In Rangvamual and Phunchawng, two villages near Aizawl known across the state as liquor dens, young men almost daily parked their motorcycles and cars next to thatched huts and wooden homes to drink country liquor or something costlier, creating traffic jams on a national highway running between the state's lone airport and its capital city. But earlier this year, the central committee of the Young Mizo Association, which has been awarded for its work in controlling drug supply, "cleaned up" the area and forcefully evicted over 160 families it believed were involved in bootlegging and drug trafficking, most of them illegal migrants from Myanmar.

Ironically, it was while the state government was mulling the 1995 prohibition law that the seeds of a future indigenous liquor industry were being planted by a farmer bogged by crop failures. "We had no luck with the vegetables we planted on our land or with our animals, so in 1994 I went to Champhai and got some grape seeds. In 1996, we harvested two quintals, and two years later seven quintals of the fruit. We tried selling grapes at the market in Aizawl but there wasn't much demand, so we began making wine. It became a hit, everyone started doing it," said farmer R Thanzama, now 79.
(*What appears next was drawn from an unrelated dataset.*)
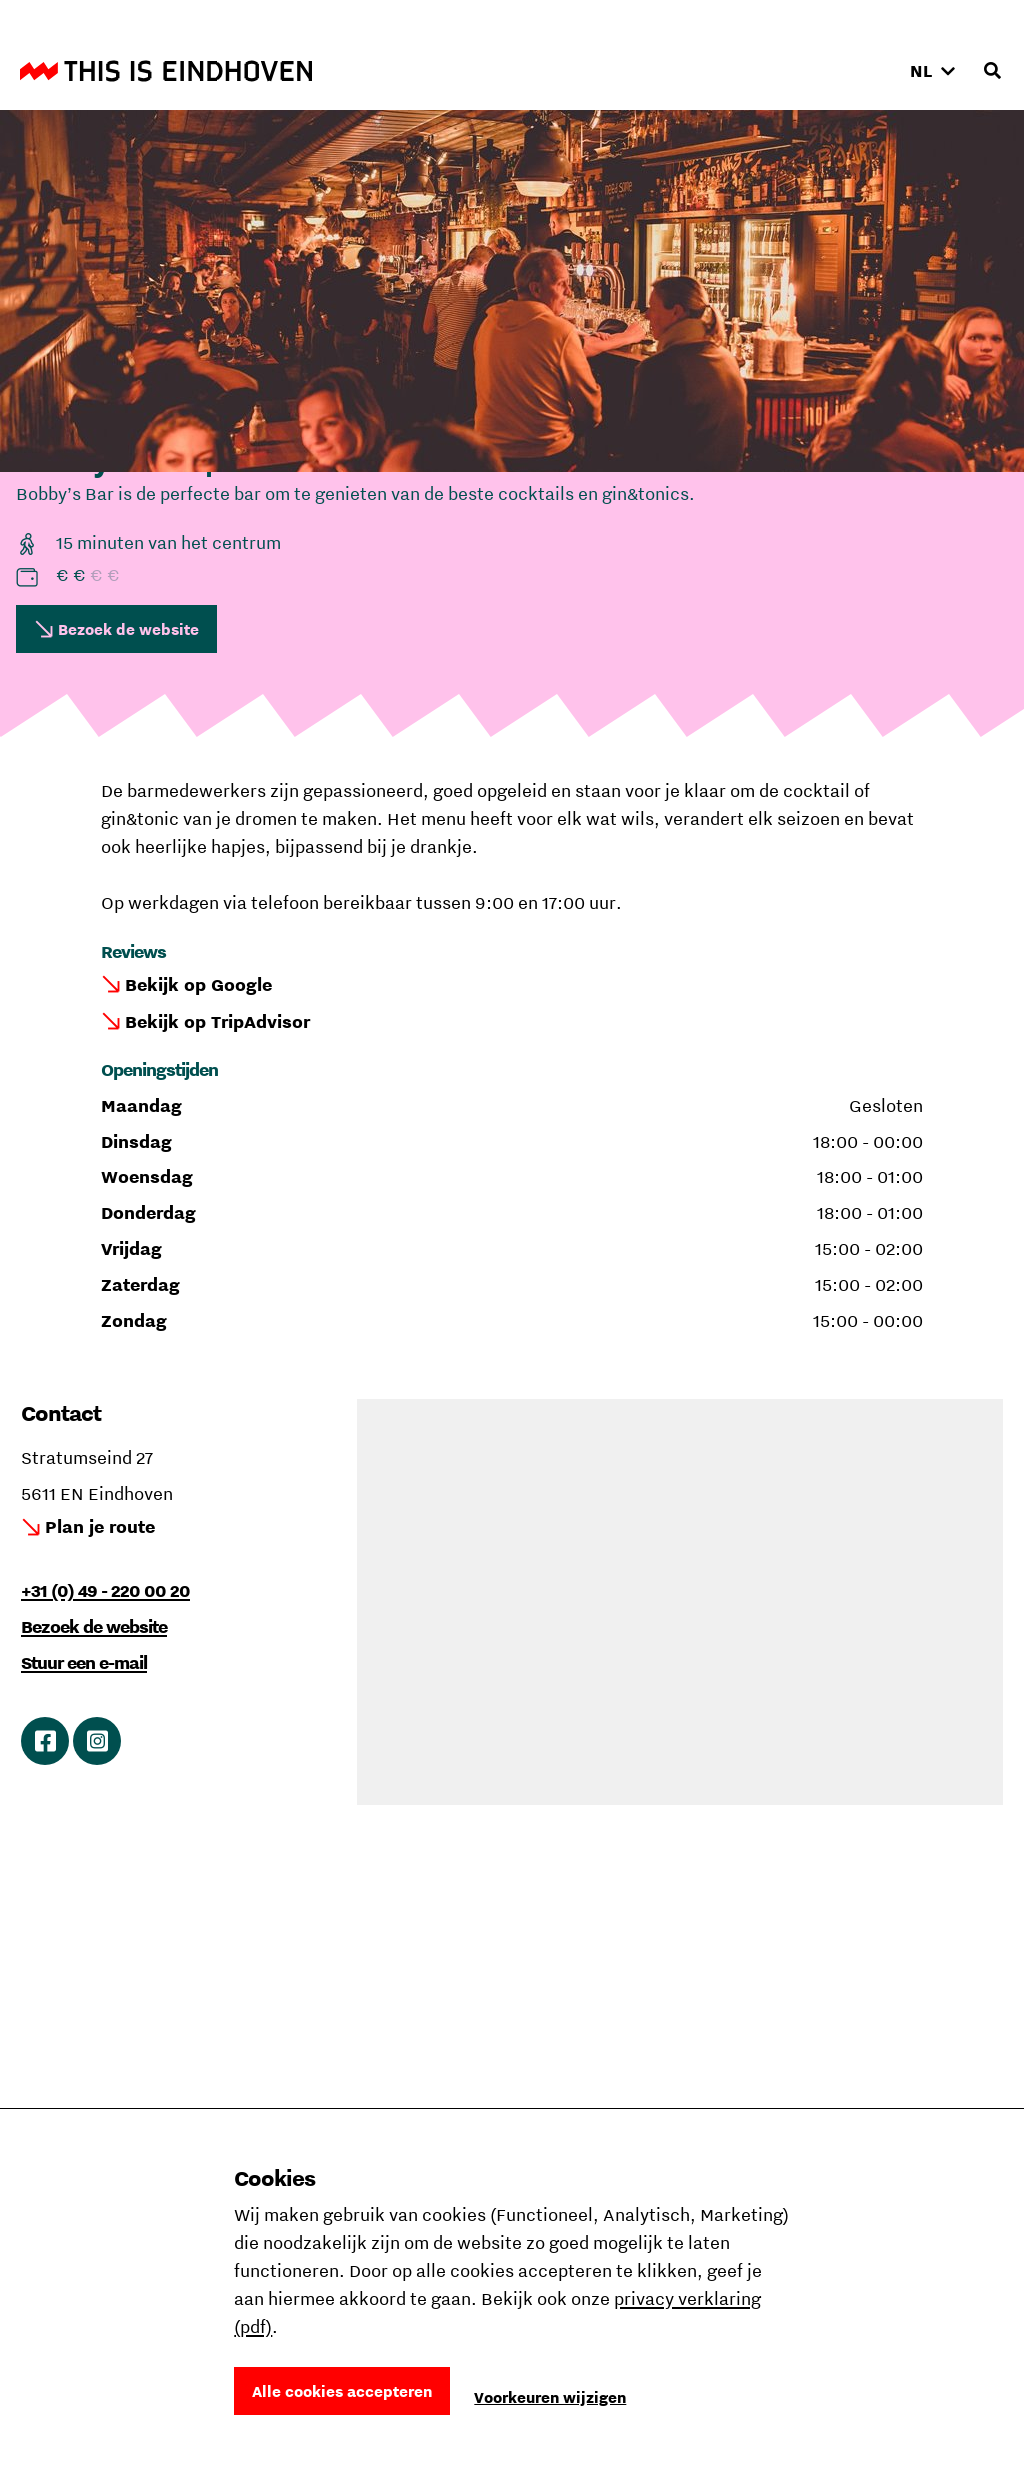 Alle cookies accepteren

The pioneering vineyard owner's village, Hnahlan, became a home-grown brewery with most of the 600-odd families planting grape seeds on their farms, and brewing their wines in Sintex barrels. In acknowledgement of the popularity, the horticulture department organised the first grape festival in 2005. It was attended by hundreds, who spent the nights at local homes or slept on the meadows. Armed forces personnel stationed nearby sneaked off their base and drank wine hiding in villagers' living rooms.
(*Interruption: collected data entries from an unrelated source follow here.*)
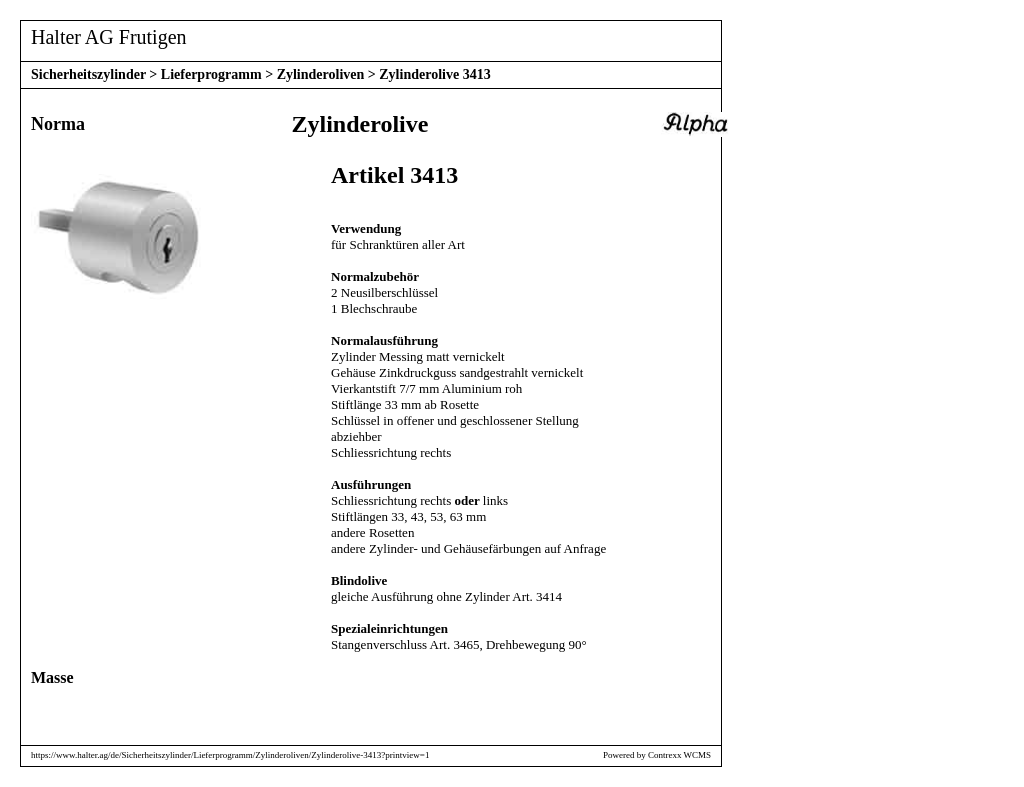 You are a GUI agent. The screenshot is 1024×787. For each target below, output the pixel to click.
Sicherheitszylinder (88, 74)
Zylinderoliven (321, 74)
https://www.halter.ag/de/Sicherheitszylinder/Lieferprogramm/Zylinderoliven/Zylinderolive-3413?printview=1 (230, 755)
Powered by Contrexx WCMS (657, 755)
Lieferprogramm (211, 74) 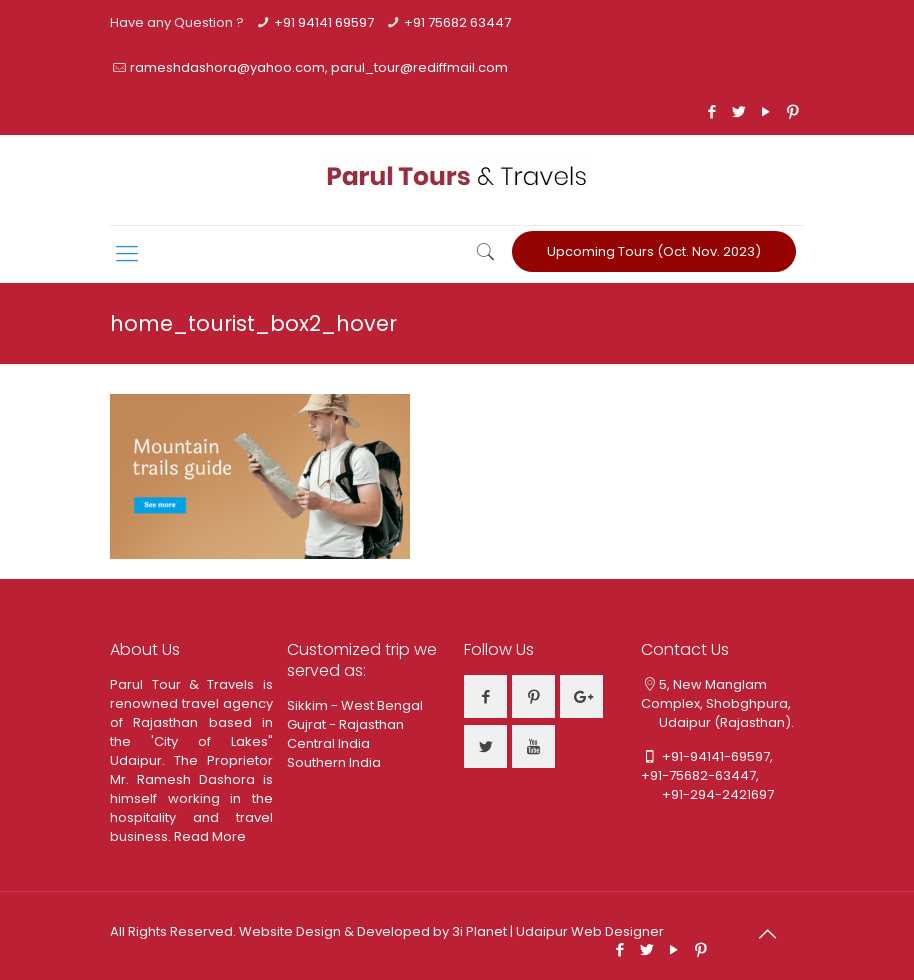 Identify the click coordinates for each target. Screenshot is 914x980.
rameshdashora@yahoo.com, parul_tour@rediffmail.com (319, 67)
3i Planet (481, 931)
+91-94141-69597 (716, 756)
A decade later, two grape growers' societies were formed and wineries established at both Hnahlan and Champhai using loans extended via the Mizoram Rural Bank. The Hnahlan brewery began formal production of Zawlaidi wine in 2009, with Champhai's winery following suit the next year.

The then-ruling Mizo National Front, whose chief Zoramthanga represented Champhai, evidently caught a whiff of the brew and, in 2008, passed new rules to allow the manufacture and sale of wine from grapes, in what is now known as "the silent amendment". The name was because of the powerful church's decision to not protest against it, although it did later successfully demand that the alcohol content be restricted to 11 per cent from the earlier 14 per cent. The wine industry is now worth approximately Rs 420 lakh, and a source of livelihood for many. For a state whose debt is 13 times its resources, this is not an insignificant figure.
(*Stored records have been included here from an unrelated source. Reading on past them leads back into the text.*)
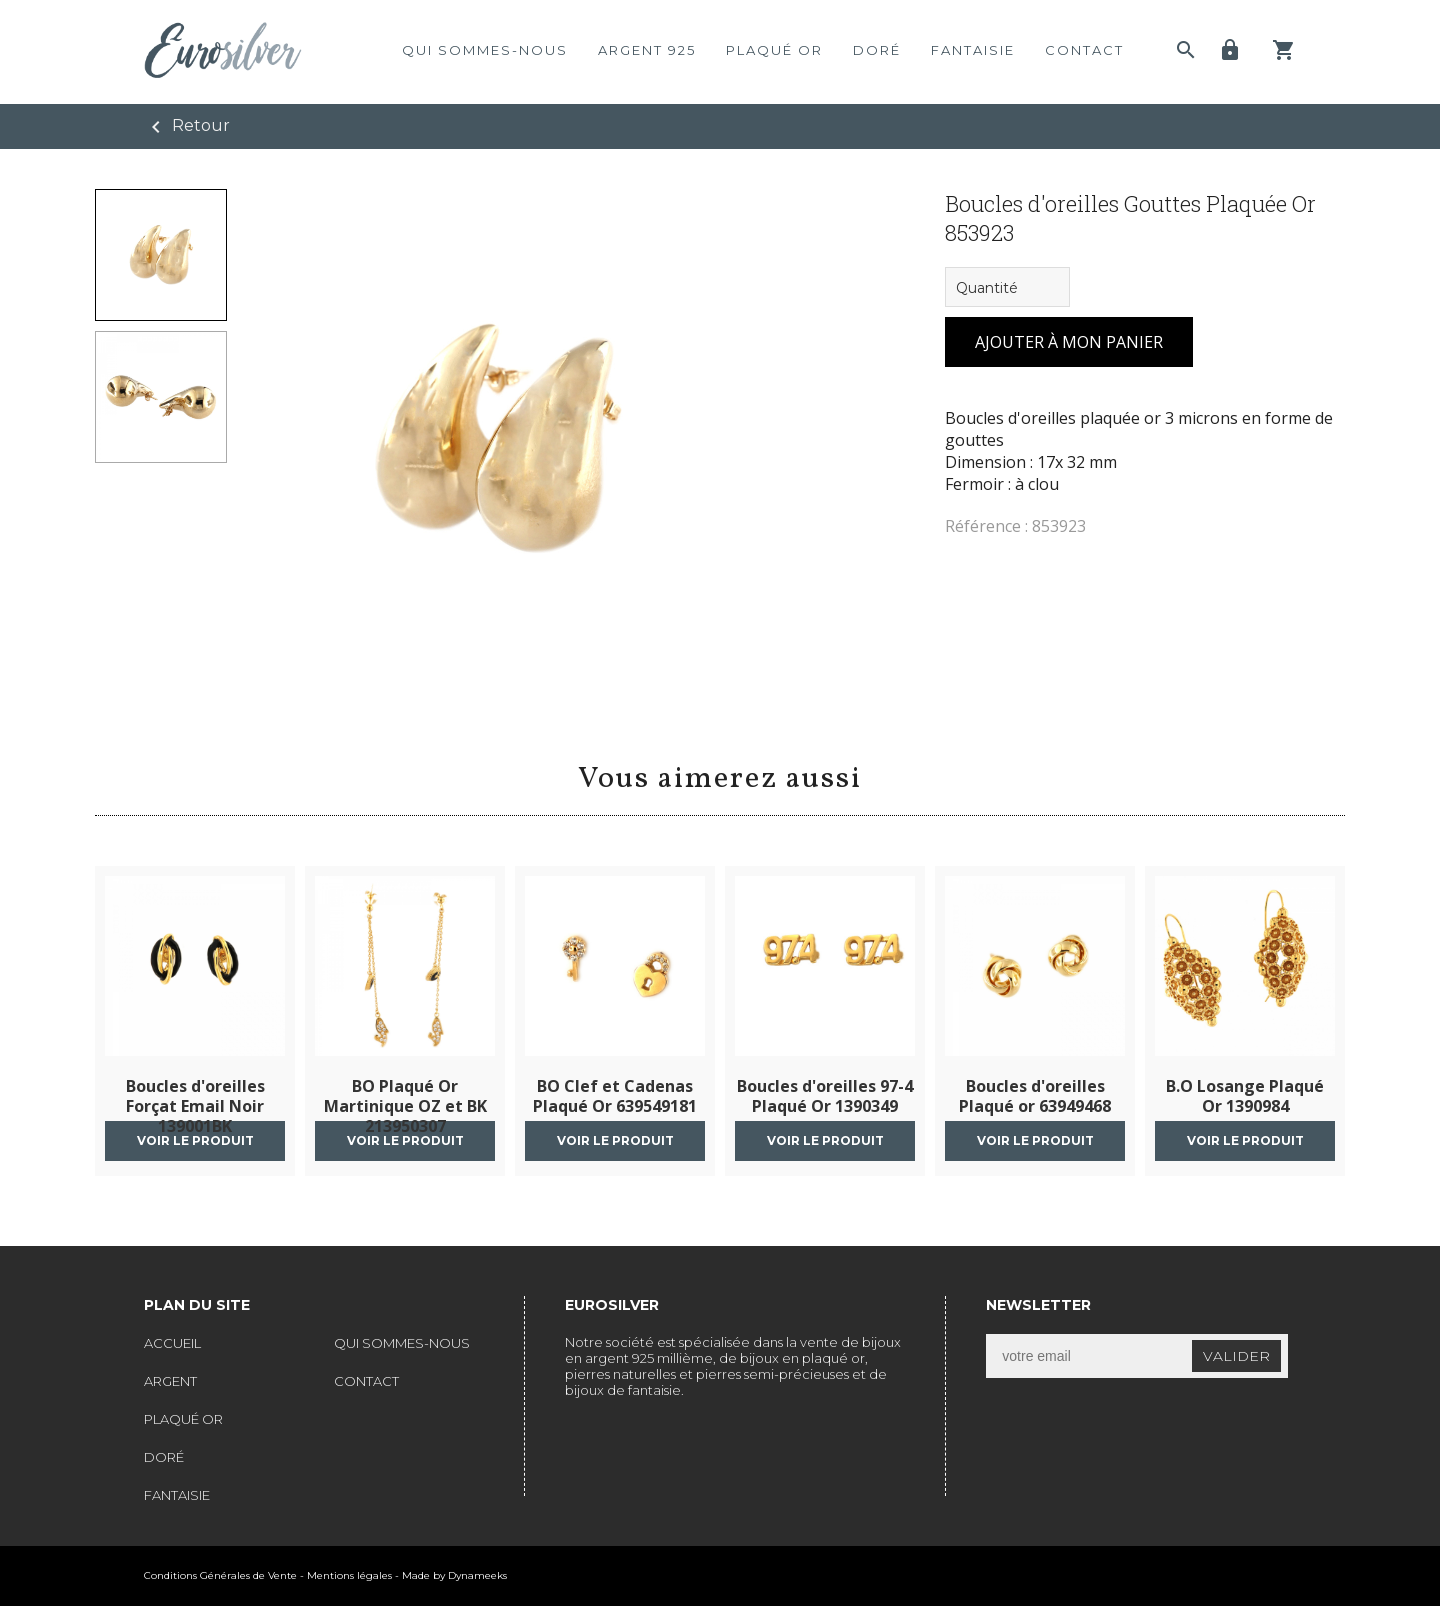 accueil (172, 1343)
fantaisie (973, 50)
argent (170, 1381)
Wine is not Mizoram's most popular form of the contraband; it is not found at social gatherings apart from the occasional government-organized festival, where it is actively promoted. But it is consumed religiously by young men and women out for a night's revels. This year, when production is less than normal, a bottle can fetch up to Rs 180 in the market at Aizawl.

But the public mood is largely against alcoholism, and the church keeps a close watch on the wine industry, strictly making sure indigenous wine is the only alcohol sold. Little wonder, then, that grape growers employ strange arguments to defend their livelihood. Local church elder and "adviser" to Hnahlan Wine Grower's Society, V Lalthlamuana, sat holding a cup of local wine one evening this weekend and declared, "Grapes and wine are mentioned throughout the Old and New Testaments, they are inherent parts of the scriptures," before proceeding to gulp down his cup's contents.